Stored data entries:

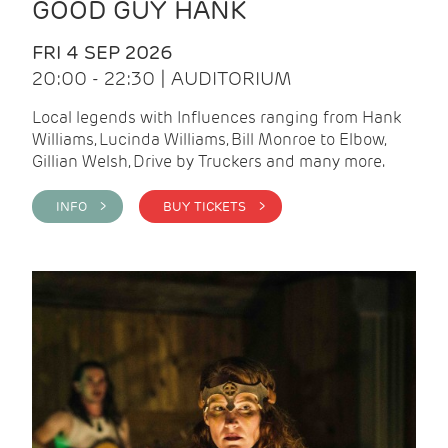
GOOD GUY HANK
FRI 4 SEP 2026
20:00 - 22:30 | AUDITORIUM
Local legends with Influences ranging from Hank
Williams, Lucinda Williams, Bill Monroe to Elbow,
Gillian Welsh, Drive by Truckers and many more.
INFO >
BUY TICKETS >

- **EXERCISE GOAL**: Every line above goes into your copy exactly; no images go in.

- **SOLUTION FOR THIS EXERCISE**:
GOOD GUY HANK
FRI 4 SEP 2026
20:00 - 22:30 | AUDITORIUM
Local legends with Influences ranging from Hank
Williams, Lucinda Williams, Bill Monroe to Elbow,
Gillian Welsh, Drive by Truckers and many more.
INFO >
BUY TICKETS >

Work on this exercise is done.